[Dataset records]
[Start of section]

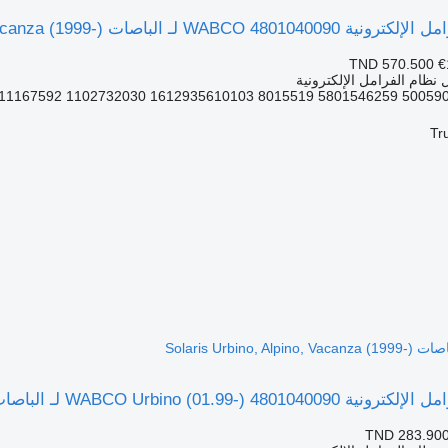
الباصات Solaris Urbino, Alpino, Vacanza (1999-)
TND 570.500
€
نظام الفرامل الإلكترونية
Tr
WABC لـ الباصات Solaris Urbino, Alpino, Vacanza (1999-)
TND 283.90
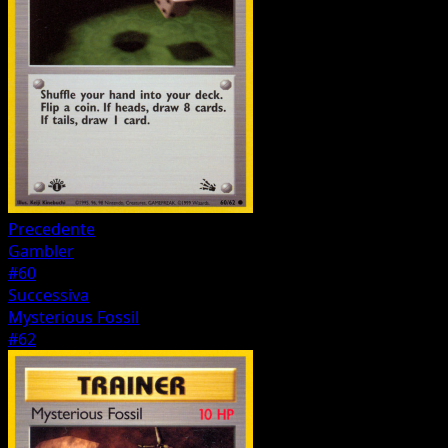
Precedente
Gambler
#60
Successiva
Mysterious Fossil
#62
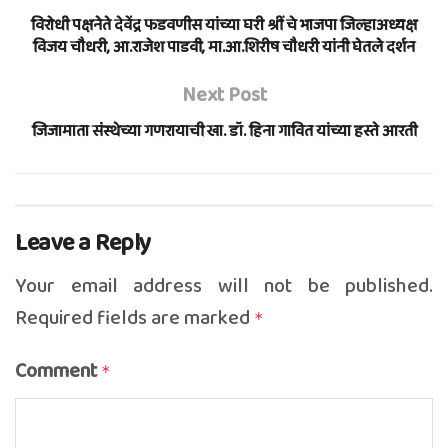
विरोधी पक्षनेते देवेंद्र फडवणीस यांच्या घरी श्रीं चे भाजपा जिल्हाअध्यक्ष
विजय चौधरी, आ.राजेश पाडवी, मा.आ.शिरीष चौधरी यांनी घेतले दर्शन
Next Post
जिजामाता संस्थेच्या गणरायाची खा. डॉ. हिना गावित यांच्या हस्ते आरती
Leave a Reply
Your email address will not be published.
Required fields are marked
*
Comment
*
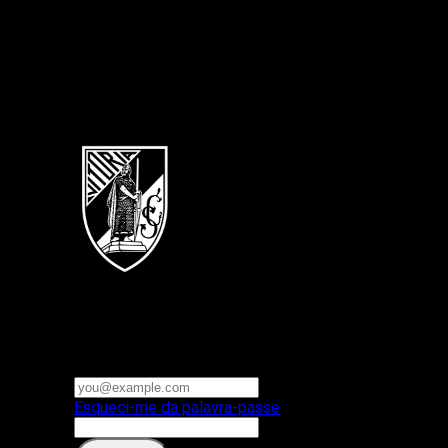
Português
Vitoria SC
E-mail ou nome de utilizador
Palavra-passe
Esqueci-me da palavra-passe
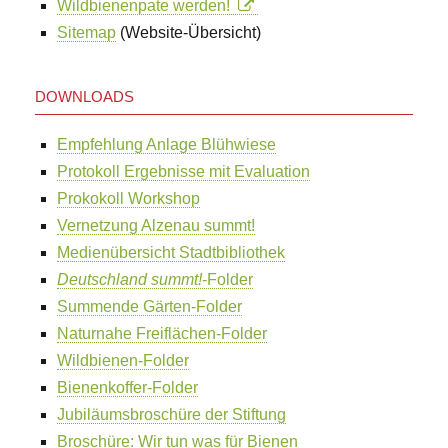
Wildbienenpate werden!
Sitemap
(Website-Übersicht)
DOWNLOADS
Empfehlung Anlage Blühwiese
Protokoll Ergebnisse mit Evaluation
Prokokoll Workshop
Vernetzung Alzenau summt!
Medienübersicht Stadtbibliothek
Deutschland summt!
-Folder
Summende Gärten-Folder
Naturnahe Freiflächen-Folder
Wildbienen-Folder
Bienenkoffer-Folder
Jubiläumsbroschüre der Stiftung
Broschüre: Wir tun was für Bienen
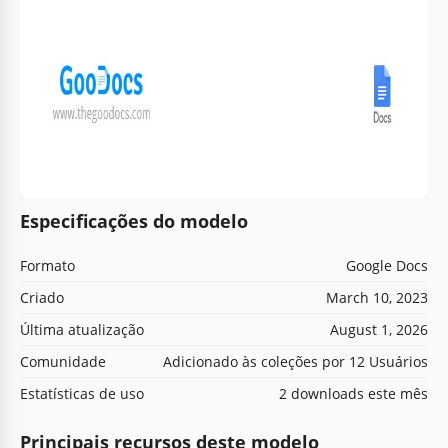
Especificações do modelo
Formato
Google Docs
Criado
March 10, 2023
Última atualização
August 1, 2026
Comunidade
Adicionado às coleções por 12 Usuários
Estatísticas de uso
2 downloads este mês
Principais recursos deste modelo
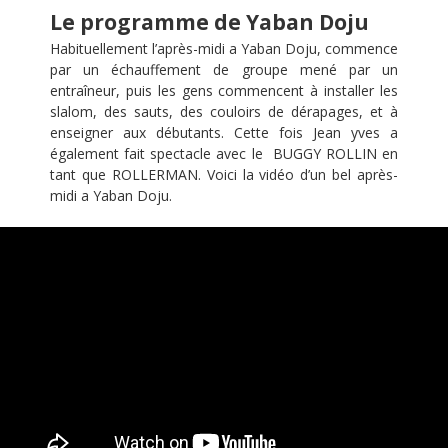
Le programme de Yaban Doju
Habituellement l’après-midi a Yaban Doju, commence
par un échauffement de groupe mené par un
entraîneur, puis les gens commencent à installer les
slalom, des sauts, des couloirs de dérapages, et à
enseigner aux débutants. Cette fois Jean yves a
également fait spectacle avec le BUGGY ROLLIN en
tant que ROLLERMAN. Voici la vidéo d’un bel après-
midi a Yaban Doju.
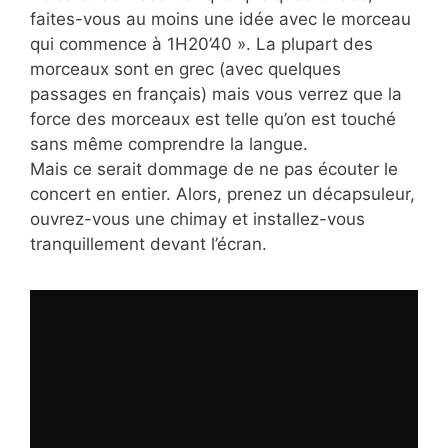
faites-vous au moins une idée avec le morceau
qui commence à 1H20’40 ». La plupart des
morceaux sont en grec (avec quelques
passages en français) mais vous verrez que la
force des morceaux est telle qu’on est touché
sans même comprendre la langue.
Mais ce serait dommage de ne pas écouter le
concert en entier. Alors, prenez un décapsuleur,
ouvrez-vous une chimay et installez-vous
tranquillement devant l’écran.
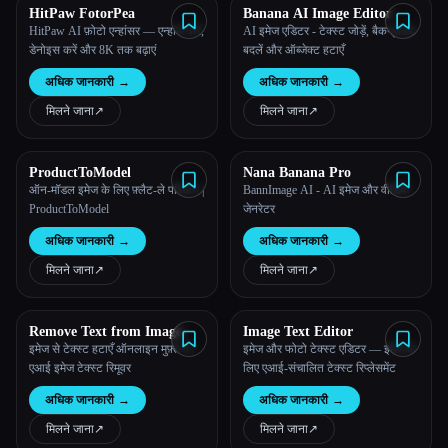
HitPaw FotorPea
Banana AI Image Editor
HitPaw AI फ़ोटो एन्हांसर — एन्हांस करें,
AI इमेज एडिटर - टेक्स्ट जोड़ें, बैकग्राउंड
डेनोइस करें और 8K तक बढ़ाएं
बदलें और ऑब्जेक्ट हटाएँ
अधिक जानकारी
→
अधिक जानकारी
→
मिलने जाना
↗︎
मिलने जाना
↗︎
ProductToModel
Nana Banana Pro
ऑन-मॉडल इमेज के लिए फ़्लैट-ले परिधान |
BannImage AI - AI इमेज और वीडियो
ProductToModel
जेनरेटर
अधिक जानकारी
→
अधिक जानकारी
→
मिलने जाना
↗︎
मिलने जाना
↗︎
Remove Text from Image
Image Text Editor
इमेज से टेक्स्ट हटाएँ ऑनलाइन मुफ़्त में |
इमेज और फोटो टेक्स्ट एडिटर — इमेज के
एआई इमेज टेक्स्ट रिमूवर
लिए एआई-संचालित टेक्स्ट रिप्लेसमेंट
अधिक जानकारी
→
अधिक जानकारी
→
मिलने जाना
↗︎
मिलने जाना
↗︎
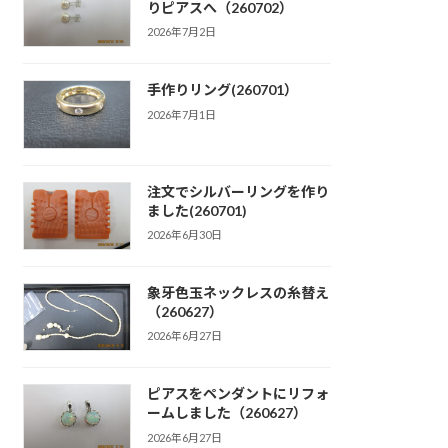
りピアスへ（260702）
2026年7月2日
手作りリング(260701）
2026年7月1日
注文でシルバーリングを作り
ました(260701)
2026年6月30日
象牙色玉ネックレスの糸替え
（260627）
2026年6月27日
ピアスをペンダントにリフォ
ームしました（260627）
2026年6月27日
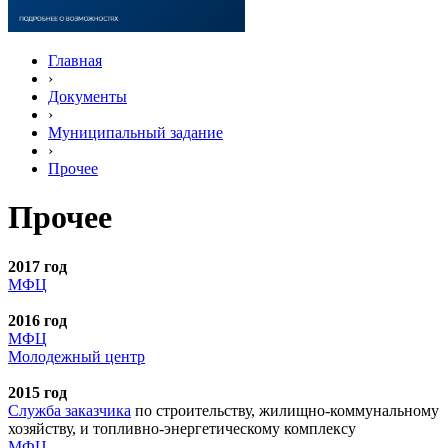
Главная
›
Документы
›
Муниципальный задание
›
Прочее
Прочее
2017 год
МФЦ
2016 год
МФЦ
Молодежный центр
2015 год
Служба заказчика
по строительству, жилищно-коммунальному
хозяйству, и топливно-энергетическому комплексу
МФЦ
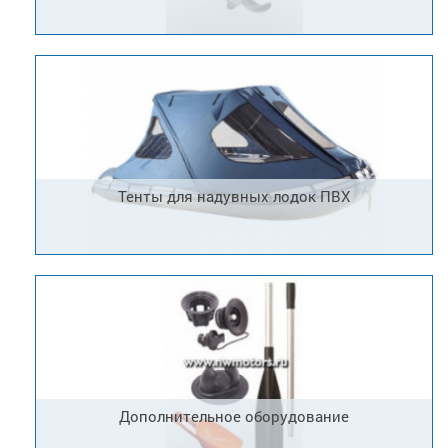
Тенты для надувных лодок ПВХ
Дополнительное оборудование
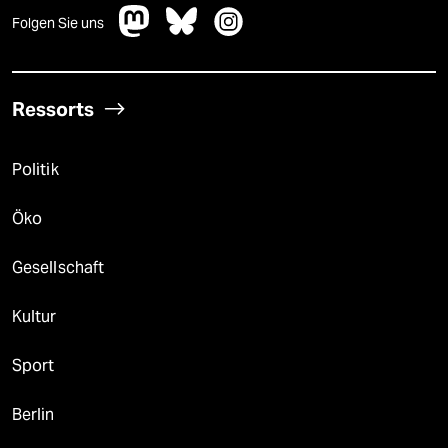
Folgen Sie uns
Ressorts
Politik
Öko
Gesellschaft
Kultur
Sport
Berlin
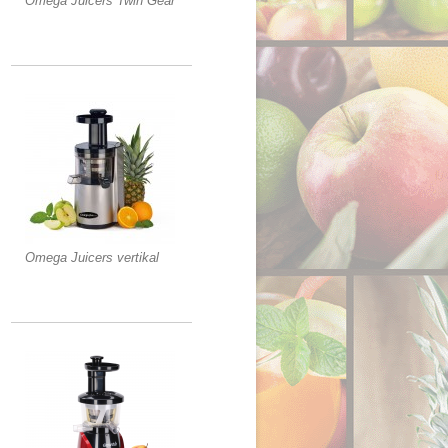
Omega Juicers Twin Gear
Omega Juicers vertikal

[End of section]

*Task instructions*
Find the word "Editor" in the data and show each line that holds it.

*Answer to this exercise*
Banana AI Image Editor
Image Text Editor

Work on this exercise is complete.